I wasn’t really paying attention to Brink when it was first announced. It looked like just any other shooter. It had a cool art direction, but that was it. I knew little else about the game and there wasn’t any information at that point to really pique my interest.
It wasn’t until a month before the game’s release that my interest in the game started to pick up. It was at this point when they started showing clips from the game, and explaining how it was played. It seemed interesting. It goes without saying that prospective gamers were talking a storm about the game, as if it were the second coming of Team Fortress 2. It was objective based, team based, and a move on for those of us who still played Call of Duty and Bad Company 2.
In short, it was the next big game.
The early reviews of Brink were anything but positive. Joystiq slammed the game for its mediocrity, and Ars Technica recommended that gamers stay away from it—at least until it was patched. The reviews were for the 360 version of the game, but I decided to give the game a shot, anyway. I don’t rely on game reviews to shape my opinions, and so I simply waited for the PC version of Brink to unlock on Steam—which it did, on the 13th, three days after its release in the US.
Impressions from friends of mine were favorable. They compared the game’s cooperative aspect to Left 4 Dead 2, and called it more strategic than Team Fortress 2. They suggested that while the game was a bit hectic at the moment, it would improve as more people played the game and familiarized themselves with the maps and Brink’s gameplay.
Unfortunately, I don’t think that most players will have the patience to master the game—I certainly don’t. The reasons for this are numerous. First and foremost, Brink suffers from a severe lack of polish. The game is, quite simply, unplayable on various high-end ATI graphics cards, which run the game at a sluggish framerate. I can attest to this, for the fact that I own an ATI Radeon HD 5850, which is more than enough to play games such as Dragon Age 2 and Crysis 2 at the highest resolution and settings available.
Furthermore the sound tends to cut out on various maps. The developers at Splash Damage have acknowledged this as an existing bug and have pledged to fix it, but it goes without saying that the game is in an unplayable state at this point in time. To say that the game would have been better served by further development is a moot point, considering the fact that it has already been released.
What little I’ve experienced of the game was marred by the performance issues I encountered. Maps—split between sterile, high-tech environments and rundown post-apocalyptic trash dumps—were labyrinthian. The minimap does not have any navigational purpose whatsoever.
Each map contains choke-points and requires character classes to work together—it’s one of the few things Brink does well.
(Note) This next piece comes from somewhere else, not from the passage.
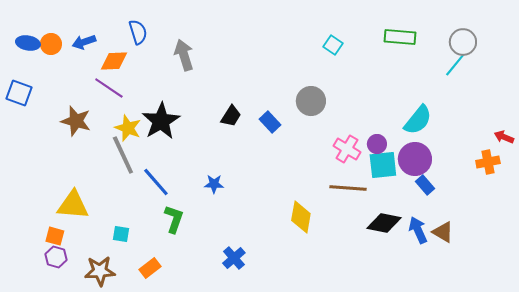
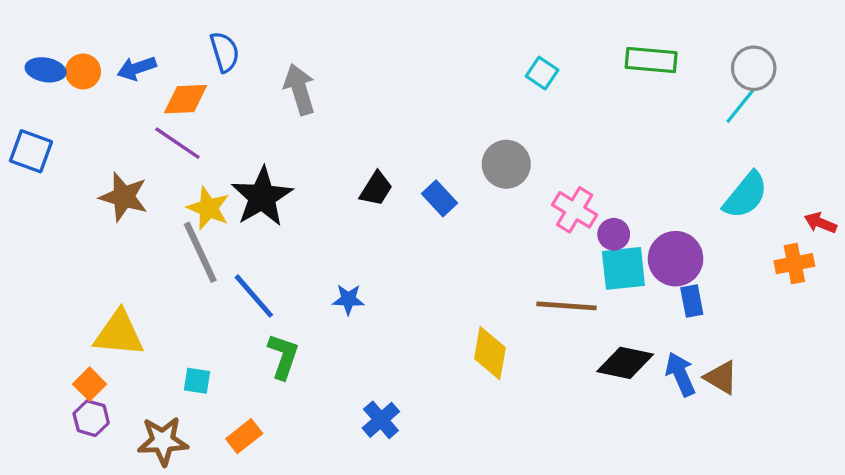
cyan semicircle: (418, 120) -> (746, 195), moved
pink cross: (347, 149) -> (575, 210), moved
blue rectangle: (425, 185) -> (692, 301), turned 30
orange square: (55, 236) -> (90, 384), turned 30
Unfortunately, due to the newness of the game and everyone’s relative inexperience, trying to figure out objectives and getting players to work together was as hectic as herding cats.
Some may see little hope in the developer’s ability to salvage the game. Brink failed to live up to the hype leading up to its release, and it also fails to compare favorably to Quake Wars and Enemy Territory: Return to Castle Wolfenstein, two games developed by the studio prior to Brink. The game's lack of polish has ultimately doomed it—or has it?
It was a risky venture for Splash Damage and Bethesda to invest as much time and effort as it did on a new intellectual property, and given the lackluster state of the game, it's one that could've benefited from further development—or have not been developed at all.
That said, Brink isn't without hope. The announcement that a new DLC, titled Agents of Change, would be released at the end of the month—that's July 30—may pump some much needed vigor into the game, supplementing what seems to be missing from it at the moment.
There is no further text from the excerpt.